Re: Lower-casing Substrings and Iterating Two Files together
by linuxer (Curate) on Dec 27, 2008 at 14:51 UTC

    My idea is based upon using index, rindex and substr.

    #!/usr/bin/perl use strict; use warnings; open SEQ, '<', 'data1.dat' or die $!; open MASK, '<', 'data2.dat' or die $!; while ( my $seq = <SEQ> ) { my $mask = <MASK>; my $start = index( $mask, 'N' ); my $length = rindex( $mask, 'N' ) - $start + 1; my $lc_seq = lc substr( $seq, $start, $length ); substr( $seq, $start, $length, $lc_seq ); print $seq; }

    Updates:

    1. Important notice from kirillm. My solution doesn't cover all possible cases.
    2. fixed calculation error
    3. see my other post for my updated code.

      Your proposal seem to assume that there will be one continuous sequence of the N characters in the mask. What if there are non-N characters between $start and $start+$length?

        Very good question.

        I didn't know about those cases. I only can consider those cases, which are mentioned as examples.

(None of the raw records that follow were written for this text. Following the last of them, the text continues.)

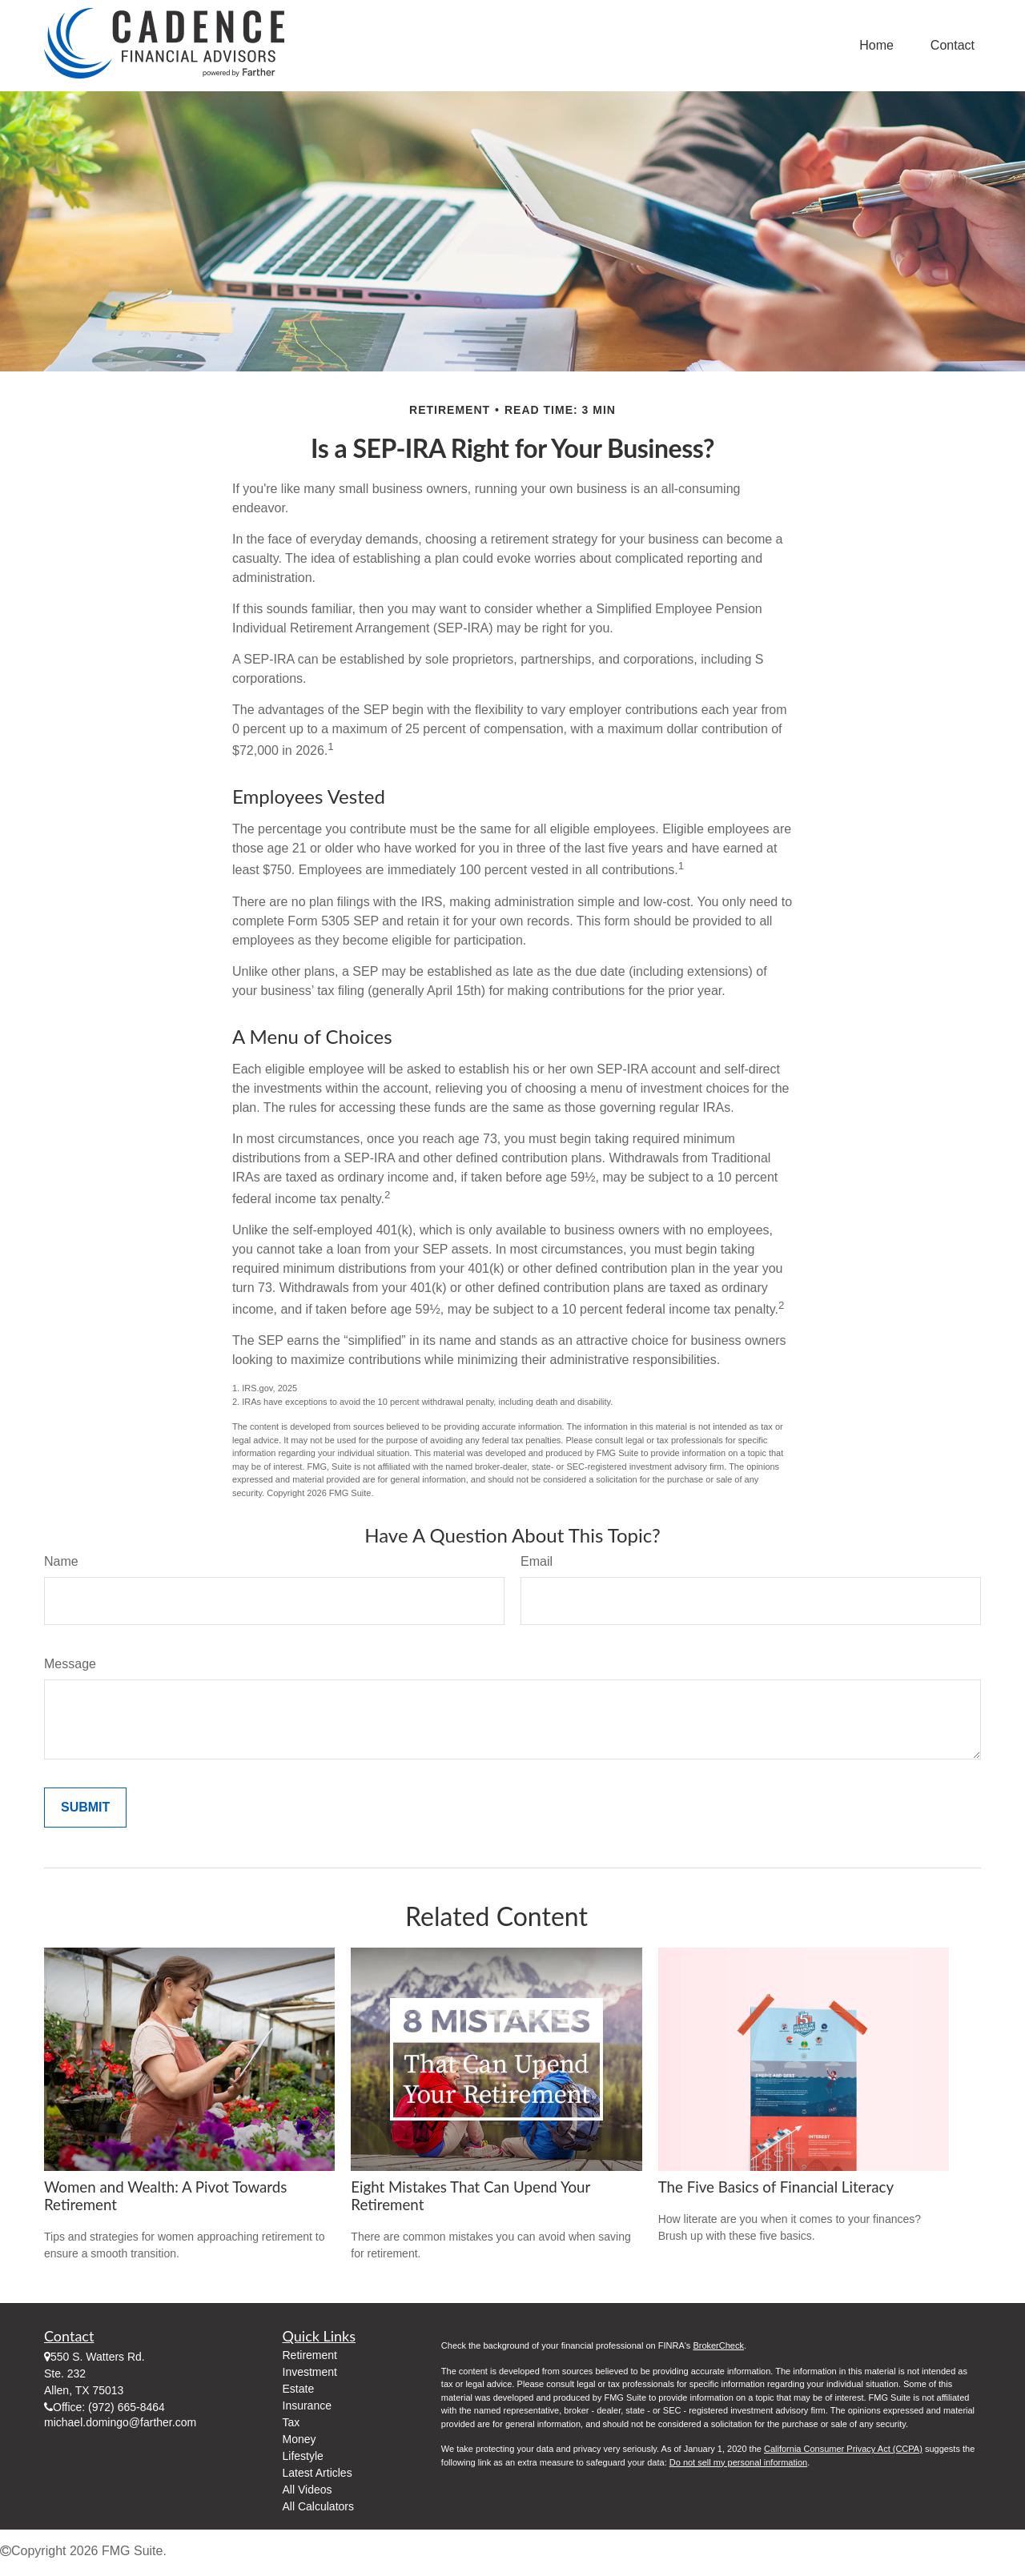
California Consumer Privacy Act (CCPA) (843, 2449)
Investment (310, 2371)
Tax (291, 2422)
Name (61, 1561)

        Update: Here's an update, so it should consider that special case you mentioned. But I had to change the code and remove (r)index.

        #!/usr/bin/perl use strict; use warnings; open SEQ, '<', 'data1.dat' or die $!; open MASK, '<', 'data2.dat' or die $!; while ( my $seq = <SEQ> ) { my $mask = <MASK>; while ( $mask =~ m/(N+)/g ) { my $length = length $1; my $start = pos($mask) - $length; my $lc_seq = lc substr( $seq, $start, $length ); substr( $seq, $start, $length, $lc_seq ); } print $seq; } close MASK; close SEQ;
Re: Lower-casing Substrings and Iterating Two Files together
by eye (Chaplain) on Dec 27, 2008 at 19:52 UTC
    When I initially read this, I did not assume the sequences in "data2.txt" were always as long as the corresponding sequences in "data1.txt". Prior replies have assumed they are and produced suggestions that are more efficient than what I propose. If the assumption is not true, this can be done with regular expressions. This snippet uses the OP's "seq1" to demonstrate constructing search and replace strings from the "hard mask" provided.
    $seq = 'GGTACACAGAAGCCAAAGCAGGCTCCAGGCTCTGAGCTGTCAGCACAGAGACCGAT'; $mask = 'GGTNNNNNNNNNNNNNNNNNNNNNNNNNNNNNNNNNNNNNNNNNNNNNNNNNNNNT'; ($srch = $mask) =~ s/(N+)/($1)/g; $srch =~ tr/N/./; $cnt = 1; ($repl = $mask) =~ s/N+/" . lc(\$" . $cnt++ . ") . "/ge; print $srch, "\n", $repl, "\n\n", $seq, "\n"; $seq =~ s/$srch/$repl/ee; print $seq, "\n";
    The output should look like:
    GGT(....................................................)T GGT . lc($1) . T GGTACACAGAAGCCAAAGCAGGCTCCAGGCTCTGAGCTGTCAGCACAGAGACCGAT GGTacacagaagccaaagcaggctccaggctctgagctgtcagcacagagaccgaT
    That said, if the aforementioned assumption does hold, I have to think that a search for efficiency should begin in the code that generated "data2.txt", if at all possible.